▸ What you will do: Return a copy of every line in the records that includes the word "strokovnjakom".

▸ Data shown:
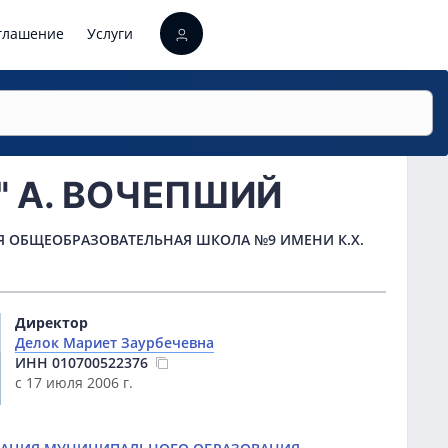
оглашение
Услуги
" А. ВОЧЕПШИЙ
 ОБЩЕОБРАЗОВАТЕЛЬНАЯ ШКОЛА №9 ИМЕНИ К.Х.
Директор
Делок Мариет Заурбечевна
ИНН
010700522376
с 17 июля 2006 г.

...

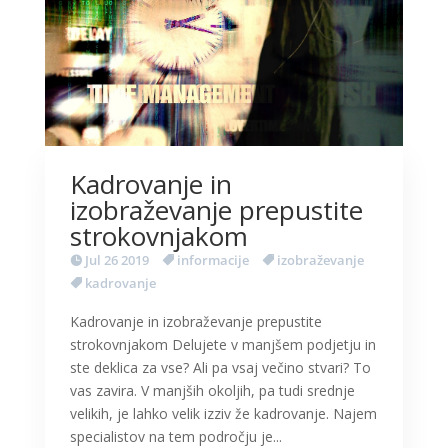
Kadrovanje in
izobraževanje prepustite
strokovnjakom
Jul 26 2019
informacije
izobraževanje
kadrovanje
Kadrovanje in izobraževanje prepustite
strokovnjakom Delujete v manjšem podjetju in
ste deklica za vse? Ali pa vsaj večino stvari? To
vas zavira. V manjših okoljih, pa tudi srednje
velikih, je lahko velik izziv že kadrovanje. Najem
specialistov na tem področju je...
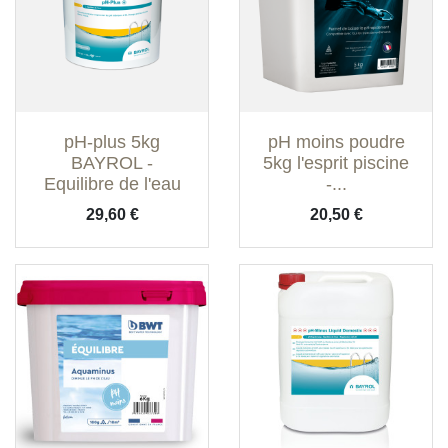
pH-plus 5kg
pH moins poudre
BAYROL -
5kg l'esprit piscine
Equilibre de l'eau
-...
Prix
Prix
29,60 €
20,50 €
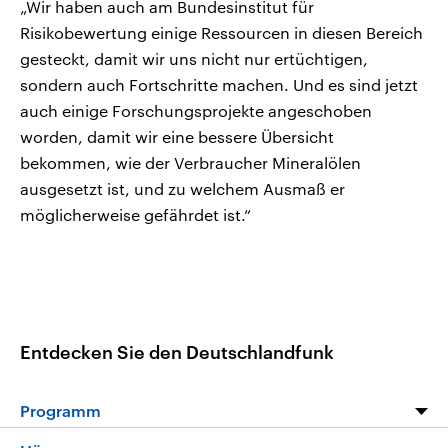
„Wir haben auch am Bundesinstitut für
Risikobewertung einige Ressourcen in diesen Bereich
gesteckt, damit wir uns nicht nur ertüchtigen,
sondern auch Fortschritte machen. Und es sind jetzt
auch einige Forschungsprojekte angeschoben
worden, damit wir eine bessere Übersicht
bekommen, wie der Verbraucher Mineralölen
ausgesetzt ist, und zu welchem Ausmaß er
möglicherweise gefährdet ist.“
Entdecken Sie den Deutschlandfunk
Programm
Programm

▸ Written answer:
strokovnjakom
strokovnjakom Delujete v manjšem podjetju in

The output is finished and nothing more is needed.